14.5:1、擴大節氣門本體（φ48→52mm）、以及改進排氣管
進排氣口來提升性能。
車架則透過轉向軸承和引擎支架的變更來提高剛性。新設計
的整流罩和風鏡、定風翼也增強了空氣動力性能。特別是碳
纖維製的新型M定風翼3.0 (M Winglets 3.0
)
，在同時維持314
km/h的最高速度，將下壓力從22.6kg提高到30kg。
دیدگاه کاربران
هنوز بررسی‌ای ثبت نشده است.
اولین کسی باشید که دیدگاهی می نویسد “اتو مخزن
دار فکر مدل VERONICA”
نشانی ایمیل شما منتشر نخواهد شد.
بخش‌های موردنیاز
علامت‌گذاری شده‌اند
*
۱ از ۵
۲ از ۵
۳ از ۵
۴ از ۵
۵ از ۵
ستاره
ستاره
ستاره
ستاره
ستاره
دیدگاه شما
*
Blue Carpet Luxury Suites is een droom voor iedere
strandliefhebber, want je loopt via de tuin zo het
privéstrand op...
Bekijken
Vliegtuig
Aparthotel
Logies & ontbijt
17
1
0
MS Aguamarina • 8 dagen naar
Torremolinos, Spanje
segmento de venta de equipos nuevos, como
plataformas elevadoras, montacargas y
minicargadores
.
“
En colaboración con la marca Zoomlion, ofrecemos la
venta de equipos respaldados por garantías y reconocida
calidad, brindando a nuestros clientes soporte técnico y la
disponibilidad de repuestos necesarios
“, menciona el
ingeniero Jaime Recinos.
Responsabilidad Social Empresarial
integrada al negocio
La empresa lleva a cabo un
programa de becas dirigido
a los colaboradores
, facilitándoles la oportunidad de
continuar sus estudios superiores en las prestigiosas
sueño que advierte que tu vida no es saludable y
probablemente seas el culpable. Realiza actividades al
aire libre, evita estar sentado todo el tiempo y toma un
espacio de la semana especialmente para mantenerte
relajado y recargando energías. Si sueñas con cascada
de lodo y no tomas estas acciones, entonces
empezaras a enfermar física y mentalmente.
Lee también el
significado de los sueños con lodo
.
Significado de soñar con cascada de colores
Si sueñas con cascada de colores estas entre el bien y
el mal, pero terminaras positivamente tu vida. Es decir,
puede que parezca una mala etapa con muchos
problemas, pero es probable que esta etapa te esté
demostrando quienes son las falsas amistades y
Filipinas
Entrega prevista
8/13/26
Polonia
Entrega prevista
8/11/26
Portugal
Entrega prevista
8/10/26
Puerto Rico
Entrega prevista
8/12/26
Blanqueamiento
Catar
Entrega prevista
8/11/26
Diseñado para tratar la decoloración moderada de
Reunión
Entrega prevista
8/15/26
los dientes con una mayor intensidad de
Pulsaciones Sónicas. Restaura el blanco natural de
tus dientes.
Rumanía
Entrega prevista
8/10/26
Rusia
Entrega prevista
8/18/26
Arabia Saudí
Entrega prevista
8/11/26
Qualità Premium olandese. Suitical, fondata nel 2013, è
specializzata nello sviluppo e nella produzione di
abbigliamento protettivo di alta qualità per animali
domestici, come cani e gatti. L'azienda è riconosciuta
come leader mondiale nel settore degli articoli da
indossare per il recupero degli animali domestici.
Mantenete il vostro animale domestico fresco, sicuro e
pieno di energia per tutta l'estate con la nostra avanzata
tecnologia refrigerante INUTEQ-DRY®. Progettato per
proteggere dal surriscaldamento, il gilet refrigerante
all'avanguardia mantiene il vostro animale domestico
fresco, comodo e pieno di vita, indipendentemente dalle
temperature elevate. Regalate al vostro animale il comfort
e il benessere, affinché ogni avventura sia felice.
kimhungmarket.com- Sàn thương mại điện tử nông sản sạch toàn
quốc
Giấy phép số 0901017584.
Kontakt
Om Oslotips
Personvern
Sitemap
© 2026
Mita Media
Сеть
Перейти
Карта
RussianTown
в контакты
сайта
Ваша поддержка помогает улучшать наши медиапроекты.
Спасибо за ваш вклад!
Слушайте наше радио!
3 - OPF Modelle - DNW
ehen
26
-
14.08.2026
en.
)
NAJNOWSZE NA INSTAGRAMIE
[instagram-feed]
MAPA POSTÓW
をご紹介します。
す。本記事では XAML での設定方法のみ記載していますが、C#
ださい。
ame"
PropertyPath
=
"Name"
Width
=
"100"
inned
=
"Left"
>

__________________________________________________

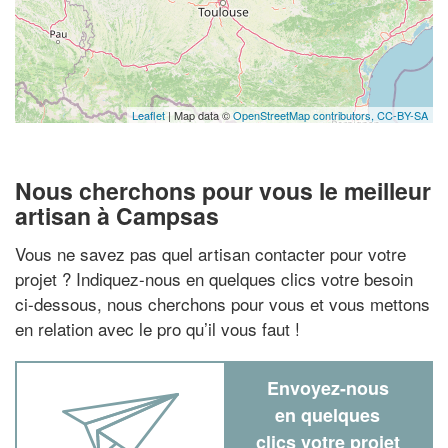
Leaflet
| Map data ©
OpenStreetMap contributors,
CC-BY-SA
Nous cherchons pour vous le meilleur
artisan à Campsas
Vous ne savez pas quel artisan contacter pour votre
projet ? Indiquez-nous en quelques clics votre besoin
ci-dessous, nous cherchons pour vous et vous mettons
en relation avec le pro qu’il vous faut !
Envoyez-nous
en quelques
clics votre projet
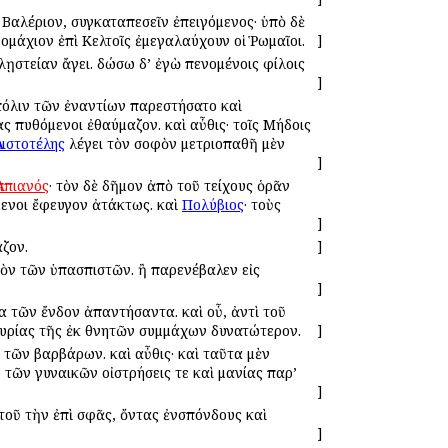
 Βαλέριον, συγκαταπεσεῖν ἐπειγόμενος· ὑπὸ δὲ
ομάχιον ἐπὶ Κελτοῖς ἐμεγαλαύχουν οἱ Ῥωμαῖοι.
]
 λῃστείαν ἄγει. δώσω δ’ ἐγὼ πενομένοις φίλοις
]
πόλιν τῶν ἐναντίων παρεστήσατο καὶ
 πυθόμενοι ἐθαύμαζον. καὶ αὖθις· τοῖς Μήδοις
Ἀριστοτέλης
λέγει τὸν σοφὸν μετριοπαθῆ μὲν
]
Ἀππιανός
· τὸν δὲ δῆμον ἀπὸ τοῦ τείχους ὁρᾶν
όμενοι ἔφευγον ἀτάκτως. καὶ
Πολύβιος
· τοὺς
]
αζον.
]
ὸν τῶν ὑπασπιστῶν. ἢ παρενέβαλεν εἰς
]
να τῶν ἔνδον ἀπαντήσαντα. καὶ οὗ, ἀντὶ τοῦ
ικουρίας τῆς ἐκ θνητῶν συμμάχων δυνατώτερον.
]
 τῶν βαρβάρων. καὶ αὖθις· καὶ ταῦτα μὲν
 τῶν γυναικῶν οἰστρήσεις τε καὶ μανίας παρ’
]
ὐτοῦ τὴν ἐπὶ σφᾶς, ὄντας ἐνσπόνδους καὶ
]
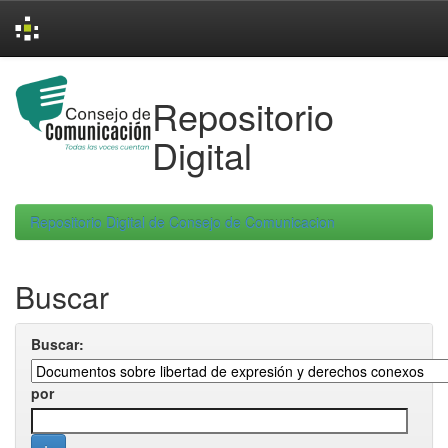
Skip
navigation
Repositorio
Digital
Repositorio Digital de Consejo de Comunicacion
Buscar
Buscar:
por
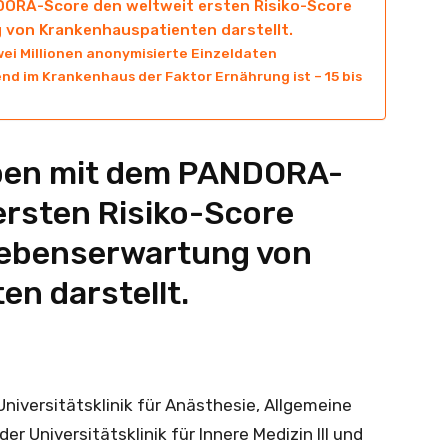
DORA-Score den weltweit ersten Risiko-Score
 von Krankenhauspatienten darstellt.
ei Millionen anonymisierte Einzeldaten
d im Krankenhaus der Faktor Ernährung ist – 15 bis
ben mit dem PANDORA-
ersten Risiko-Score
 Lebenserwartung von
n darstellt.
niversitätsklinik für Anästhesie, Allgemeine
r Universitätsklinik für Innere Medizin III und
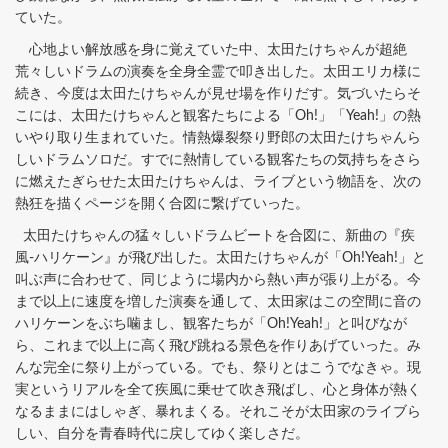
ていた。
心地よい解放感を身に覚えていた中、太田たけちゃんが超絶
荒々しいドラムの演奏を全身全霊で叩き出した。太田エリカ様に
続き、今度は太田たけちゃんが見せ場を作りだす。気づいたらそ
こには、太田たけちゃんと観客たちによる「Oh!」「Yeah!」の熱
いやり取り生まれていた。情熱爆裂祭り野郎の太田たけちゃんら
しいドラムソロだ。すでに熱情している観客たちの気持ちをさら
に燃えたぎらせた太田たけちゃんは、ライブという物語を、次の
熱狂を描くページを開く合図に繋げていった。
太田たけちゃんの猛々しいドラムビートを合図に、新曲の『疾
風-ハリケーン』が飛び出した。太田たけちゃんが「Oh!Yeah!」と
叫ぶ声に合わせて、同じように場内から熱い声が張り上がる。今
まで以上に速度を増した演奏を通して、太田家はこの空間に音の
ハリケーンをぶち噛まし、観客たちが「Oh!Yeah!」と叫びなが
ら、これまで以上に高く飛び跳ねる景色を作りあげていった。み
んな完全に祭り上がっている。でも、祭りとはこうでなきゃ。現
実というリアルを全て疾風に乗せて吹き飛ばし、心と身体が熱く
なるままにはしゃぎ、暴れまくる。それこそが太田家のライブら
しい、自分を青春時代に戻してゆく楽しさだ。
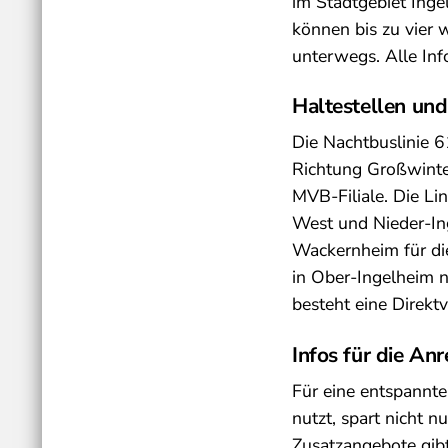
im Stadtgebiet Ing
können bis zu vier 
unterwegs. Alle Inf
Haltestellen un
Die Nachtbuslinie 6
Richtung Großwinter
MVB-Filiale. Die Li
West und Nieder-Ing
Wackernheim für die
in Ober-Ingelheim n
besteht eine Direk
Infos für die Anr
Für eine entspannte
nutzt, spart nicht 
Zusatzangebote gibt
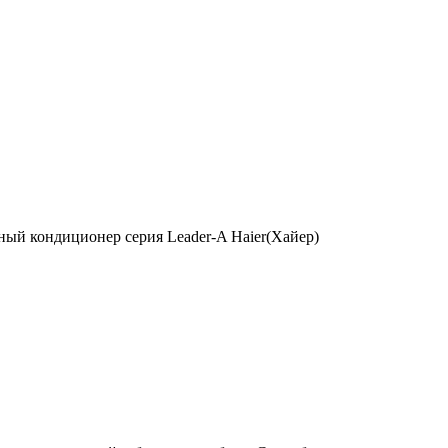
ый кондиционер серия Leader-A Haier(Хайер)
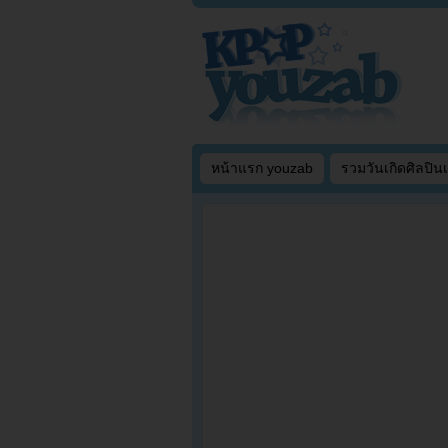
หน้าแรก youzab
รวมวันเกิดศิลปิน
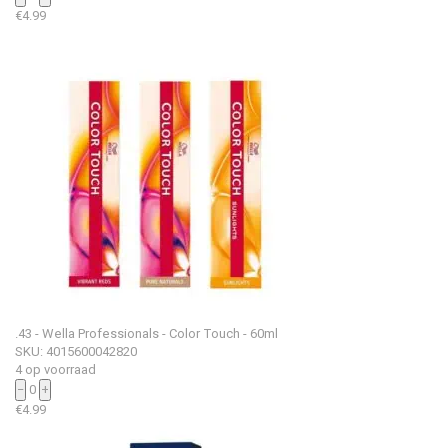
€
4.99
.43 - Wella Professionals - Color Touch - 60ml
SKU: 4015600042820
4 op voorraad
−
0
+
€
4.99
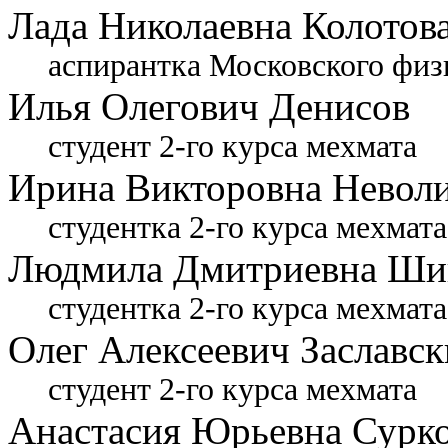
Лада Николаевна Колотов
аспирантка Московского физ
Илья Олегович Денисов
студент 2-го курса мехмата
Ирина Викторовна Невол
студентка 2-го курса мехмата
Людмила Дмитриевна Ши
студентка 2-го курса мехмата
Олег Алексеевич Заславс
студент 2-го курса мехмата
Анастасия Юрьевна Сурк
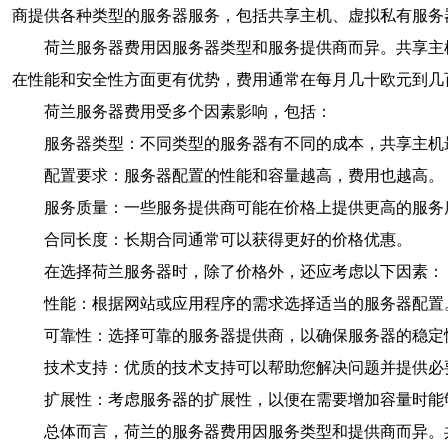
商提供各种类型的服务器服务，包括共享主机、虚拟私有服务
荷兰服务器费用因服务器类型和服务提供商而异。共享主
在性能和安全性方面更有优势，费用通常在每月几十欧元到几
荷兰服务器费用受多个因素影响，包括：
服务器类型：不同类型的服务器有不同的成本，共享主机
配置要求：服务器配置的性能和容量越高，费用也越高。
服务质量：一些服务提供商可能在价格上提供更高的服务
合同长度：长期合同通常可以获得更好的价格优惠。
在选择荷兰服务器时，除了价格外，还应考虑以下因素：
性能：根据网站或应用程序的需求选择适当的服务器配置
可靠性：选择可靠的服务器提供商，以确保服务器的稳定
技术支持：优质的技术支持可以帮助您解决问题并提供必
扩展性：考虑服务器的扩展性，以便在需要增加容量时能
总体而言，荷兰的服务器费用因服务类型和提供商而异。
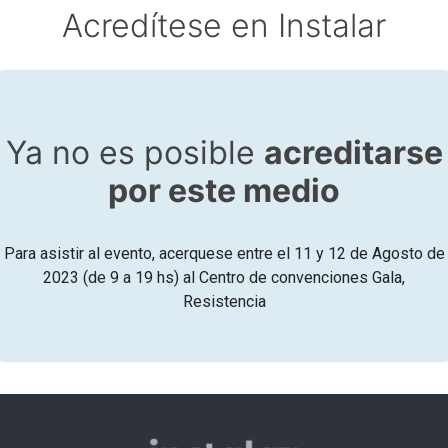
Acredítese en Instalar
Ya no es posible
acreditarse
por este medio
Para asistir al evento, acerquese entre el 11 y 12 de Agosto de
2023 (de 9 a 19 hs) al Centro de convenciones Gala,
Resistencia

__________________________________________________

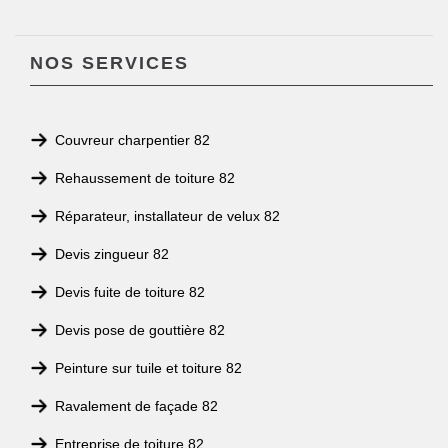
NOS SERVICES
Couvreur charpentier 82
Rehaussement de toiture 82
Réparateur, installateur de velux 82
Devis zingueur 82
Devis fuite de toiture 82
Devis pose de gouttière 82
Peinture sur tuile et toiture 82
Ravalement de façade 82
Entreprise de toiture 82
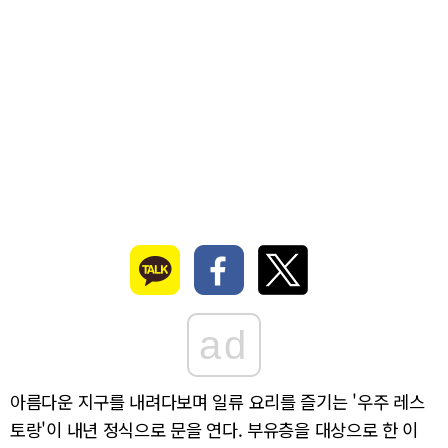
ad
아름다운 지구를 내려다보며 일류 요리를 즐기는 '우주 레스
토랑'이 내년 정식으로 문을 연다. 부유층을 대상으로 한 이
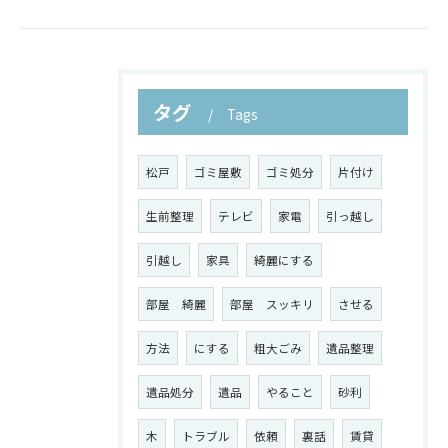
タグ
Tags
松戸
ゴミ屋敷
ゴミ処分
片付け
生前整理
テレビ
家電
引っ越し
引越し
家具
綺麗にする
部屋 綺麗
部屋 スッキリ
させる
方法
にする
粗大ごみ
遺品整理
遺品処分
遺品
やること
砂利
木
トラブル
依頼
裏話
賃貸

__________________________________________________

Beginning at the line above that contains "14.5:1、擴大節氣門本體（φ48→52mm）、以及改進排氣管", return each line exactly through the line that contains "strandliefhebber, want je", and no others.

14.5:1、擴大節氣門本體（φ48→52mm）、以及改進排氣管
進排氣口來提升性能。
車架則透過轉向軸承和引擎支架的變更來提高剛性。新設計
的整流罩和風鏡、定風翼也增強了空氣動力性能。特別是碳
纖維製的新型M定風翼3.0 (M Winglets 3.0
)
，在同時維持314
km/h的最高速度，將下壓力從22.6kg提高到30kg。
دیدگاه کاربران
هنوز بررسی‌ای ثبت نشده است.
اولین کسی باشید که دیدگاهی می نویسد “اتو مخزن
دار فکر مدل VERONICA”
نشانی ایمیل شما منتشر نخواهد شد.
بخش‌های موردنیاز
علامت‌گذاری شده‌اند
*
۱ از ۵
۲ از ۵
۳ از ۵
۴ از ۵
۵ از ۵
ستاره
ستاره
ستاره
ستاره
ستاره
دیدگاه شما
*
Blue Carpet Luxury Suites is een droom voor iedere
strandliefhebber, want je loopt via de tuin zo het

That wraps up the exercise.